Pardon the digression, but first a note on definitions. As with any sociological definition, this is a historical and more importantly a provisional definition, one made legitimate by reliably referencing common collective practices and meanings shared by enough of the relevant segments of the society in question as to be communicable with sufficient validity. But as with any sociological definition, it is stated with enough precision that some colloquial or academic meanings may be excluded from such a definition. It is thus more an operatonalization of a term than a universal definition or idea (as though any such thing could be expressed). It is also amenable to revision and amendment — something, in fact, that I will do below.
Since Max Weber’s incredibly influential lecture, “Politics as a Vocation,” the legitimate application of violent force is both a means on which any modern state relies, and a defining feature of the state itself. Weber argues it is not the ends of a state that defines what is common among all states and their predecessors. Rather, the common means by which states function and reproduce themselves is the legitimate use of physical force. States are founded in violent force and are perpetuated by it. The use of force is, again, not the only means used by states. Importantly, the extent to which such violence is normal, diffused or everyday is an empirical matter worth comparing across time or place; but to study such a thing with regard to the normalized and legitimate use thereof is to study states.
This is a historico-empirical rather than an ideological assertion. At the beginning of any police sciences, criminology, or similar article — especially if the topic is on use of force in policing — you’ll see this perfunctory statement: the most essential feature of the police is the legitimacy in their use of violent force. In a recent article by Prenzler, Porter and Albert including case studies reporting on reforms intended to reduce use of force incidents, they begin by stating, “Policing is widely described as involving the use of force in pursuit of goals of law enforcement, crime prevention and order maintenance” (emphasis mine). Pate and Fridell explain that the use of violent force is what distinguishes policing from all other professions. Klockars writes, “No police anywhere has ever existed, nor is it possible to conceive of a genuine police ever existing, that does not claim a right to compel other people forcibly to do something. If it did not claim such a right, it would not be a police” (both sources cited in Lersch and Mieczkowski 2005).

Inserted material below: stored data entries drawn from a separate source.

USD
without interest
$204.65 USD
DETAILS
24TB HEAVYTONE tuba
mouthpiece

For Weber, what was the more important defining characteristic than the use of force and its legitimacy is that the state successfully “claims the monopoly of the legitimate use of physical force within a given territory” (emphasis mine). Stated differently civilians subject to the state’s violence cannot legitimately perform the same violent actions, whether against another civilian or against agents of the state. What is characteristic of state power is the threat or application of violence, and any violence that is not certified by the state is illegitimate.

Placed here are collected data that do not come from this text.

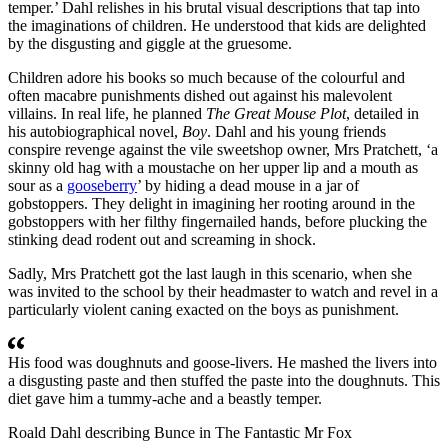
temper.’ Dahl relishes in his brutal visual descriptions that tap into
the imaginations of children. He understood that kids are delighted
by the disgusting and giggle at the gruesome.
Children adore his books so much because of the colourful and
often macabre punishments dished out against his malevolent
villains. In real life, he planned
The Great Mouse Plot
, detailed in
his autobiographical novel,
Boy
. Dahl and his young friends
conspire revenge against the vile sweetshop owner, Mrs Pratchett, ‘a
skinny old hag with a moustache on her upper lip and a mouth as
sour as a
gooseberry
’ by hiding a dead mouse in a jar of
gobstoppers. They delight in imagining her rooting around in the
gobstoppers with her filthy fingernailed hands, before plucking the
stinking dead rodent out and screaming in shock.
Sadly, Mrs Pratchett got the last laugh in this scenario, when she
was invited to the school by their headmaster to watch and revel in a
particularly violent caning exacted on the boys as punishment.
His food was doughnuts and goose-livers. He mashed the livers into
a disgusting paste and then stuffed the paste into the doughnuts. This
diet gave him a tummy-ache and a beastly temper.
Roald Dahl describing Bunce in The Fantastic Mr Fox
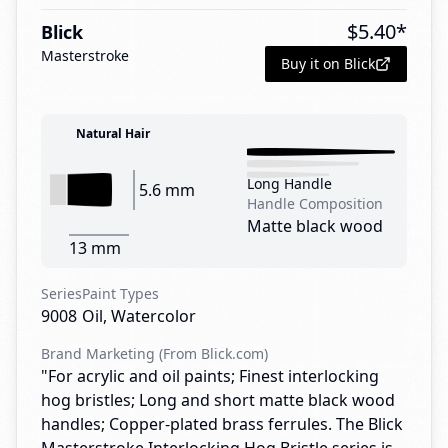
$
5.40
*
Blick
Masterstroke
Buy it on Blick
Natural Hair
Long Handle
5.6 mm
Handle Composition
Matte black wood
13 mm
Series
Paint Types
9008
Oil, Watercolor
Brand Marketing (From Blick.com)
"For acrylic and oil paints; Finest interlocking
hog bristles; Long and short matte black wood
handles; Copper-plated brass ferrules. The Blick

According to Weber, “the right to use physical force is ascribed to other institutions or to individuals only to the extent to which the state permits it.” Thus, what we might call “uniformed police” or “law enforcement officers”, as executors of the law, are granted the legitimacy in using violence to effect law. It is a core feature of the institution of policing that its agents are among a select few who are conferred the authority to use violence against civilians. In fact, most other such institutions merely rely on the police to perform those things upon which violence they rely.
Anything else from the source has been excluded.